# New product for 2011: Meguiars Foam Cut Compound M101



## Black Widow (Apr 6, 2009)

:wave:


----------



## mr.t (Oct 1, 2010)

what that dooo?


----------



## justina3 (Jan 11, 2008)

owww whats that all about then


----------



## MerlinGTI (Nov 4, 2009)

Looks like the megs version of 3m's trizac compound (purple top).
If im right is for use after flatting and is uber harsh


----------



## Kokopelli (Sep 18, 2009)

Something more lubricated than #105 maybe? I know there is #95 there but it is a combination of Diminishing and Non Diminishing (SMAT) abrasives. This one could be the SMAT only #95. A guess only.


----------



## Black Widow (Apr 6, 2009)

Seems to cut and finish better as M105.


----------



## amiller (Jan 1, 2009)

And the rest 










Apparently NO dust!


















A crystal nano coating for us Europeans only at $200+ apparently









Apparently more agressive than M105.


----------



## Kokopelli (Sep 18, 2009)

Just too many products start to appear on the Megs side. Need to sell some waxes to regain funds


----------



## amiller (Jan 1, 2009)

Look at the US prices too!

http://www.autogeek.net/allmepr.html


----------



## Aeroandy (Sep 2, 2009)

Megs crystal nano coating is way to expensive.


----------



## k1+ (Oct 3, 2009)

Is this a PPS from the mighty Meg... what can it do? If it's a new sealant on the block, it may be expensive as you mentioned but if it can do wonders at @ $200+, then it's a different ball game.


----------



## OKona (Sep 18, 2010)

When will we see this then ?


----------



## maarten22 (Jan 11, 2010)

Does any one know when M101 will be available?


----------



## Baker21 (Aug 7, 2007)

Great to see Megs stepping up the product range with something maybe slightly different, shame I shifted all my DA's on but I was wondering if as stated above, anyone had anymore information on this...............
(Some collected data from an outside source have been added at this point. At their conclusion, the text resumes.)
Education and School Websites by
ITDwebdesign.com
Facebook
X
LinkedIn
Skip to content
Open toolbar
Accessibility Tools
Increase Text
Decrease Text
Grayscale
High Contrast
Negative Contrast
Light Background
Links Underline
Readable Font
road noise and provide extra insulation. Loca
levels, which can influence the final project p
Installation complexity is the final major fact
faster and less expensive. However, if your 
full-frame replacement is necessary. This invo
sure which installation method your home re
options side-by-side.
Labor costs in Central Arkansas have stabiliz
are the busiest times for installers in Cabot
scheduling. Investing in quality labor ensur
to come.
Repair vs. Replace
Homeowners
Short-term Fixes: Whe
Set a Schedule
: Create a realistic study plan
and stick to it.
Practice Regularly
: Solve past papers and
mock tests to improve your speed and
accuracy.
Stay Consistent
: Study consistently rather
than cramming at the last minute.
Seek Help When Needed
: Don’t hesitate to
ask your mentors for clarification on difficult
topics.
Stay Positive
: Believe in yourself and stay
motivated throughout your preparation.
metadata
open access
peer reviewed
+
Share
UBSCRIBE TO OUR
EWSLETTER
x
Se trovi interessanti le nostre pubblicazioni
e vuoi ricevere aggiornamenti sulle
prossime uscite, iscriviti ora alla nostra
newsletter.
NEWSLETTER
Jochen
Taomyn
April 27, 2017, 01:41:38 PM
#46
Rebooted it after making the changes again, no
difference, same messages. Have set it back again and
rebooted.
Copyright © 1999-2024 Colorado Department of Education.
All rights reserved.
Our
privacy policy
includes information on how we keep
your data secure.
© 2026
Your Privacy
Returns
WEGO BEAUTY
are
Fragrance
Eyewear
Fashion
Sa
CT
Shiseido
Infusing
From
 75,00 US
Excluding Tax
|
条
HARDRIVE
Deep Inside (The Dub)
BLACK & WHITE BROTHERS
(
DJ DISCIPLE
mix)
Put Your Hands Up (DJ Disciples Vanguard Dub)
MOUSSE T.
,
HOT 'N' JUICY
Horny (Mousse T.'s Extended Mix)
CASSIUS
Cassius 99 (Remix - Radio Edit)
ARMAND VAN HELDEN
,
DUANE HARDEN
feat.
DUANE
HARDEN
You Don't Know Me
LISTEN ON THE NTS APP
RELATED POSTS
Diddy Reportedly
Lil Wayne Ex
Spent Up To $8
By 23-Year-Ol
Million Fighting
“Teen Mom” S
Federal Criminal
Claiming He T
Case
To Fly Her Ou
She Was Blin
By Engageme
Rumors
Specifically on timing of these products being released in the UK?


----------



## Porta (Jan 3, 2007)

M101 is, according to Meguiars USA, now available in Europe. Dunno where yet.


----------



## MidlandsCarCare (Feb 18, 2006)

Interesting products, as said, it's good to see something new being brought to market!


----------



## gmblack3 (May 14, 2007)

I must have the M101! 

Who is the largest distributor of Megs products in the UK?


----------



## maarten22 (Jan 11, 2010)

Any news on this stuff?


----------



## npinks (Feb 25, 2008)

quite interested in the DA Compound system, just watched the video and seems straight forward, with good result, though i am wondering how it will react on soft to hard paints


----------



## gmblack3 (May 14, 2007)

npinks said:


> quite interested in the DA Compound system, just watched the video and seems straight forward, with good result, though i am wondering how it will react on soft to hard paints


Works great for me on all paint types. As with all non-diminishing abrasives, pressure dictates the level of cut.


----------



## Toolman (Nov 17, 2007)

Used it about a month ago..short summary: it performs way below many other coating products that I have tried. Low hardness (probably 2~3H), not great durability, way too expensive and to top it all, it turns a white paint slightly yellowish! Now that's a big turn off


----------



## Porta (Jan 3, 2007)

Toolman said:


> Used it about a month ago..short summary: it performs way below many other coating products that I have tried. Low hardness (probably 2~3H), not great durability, way too expensive and to top it all, it turns a white paint slightly yellowish! Now that's a big turn off


So, you basicly says that Gzox and Gtechniq runs circles around Meguiars glass coat, huh?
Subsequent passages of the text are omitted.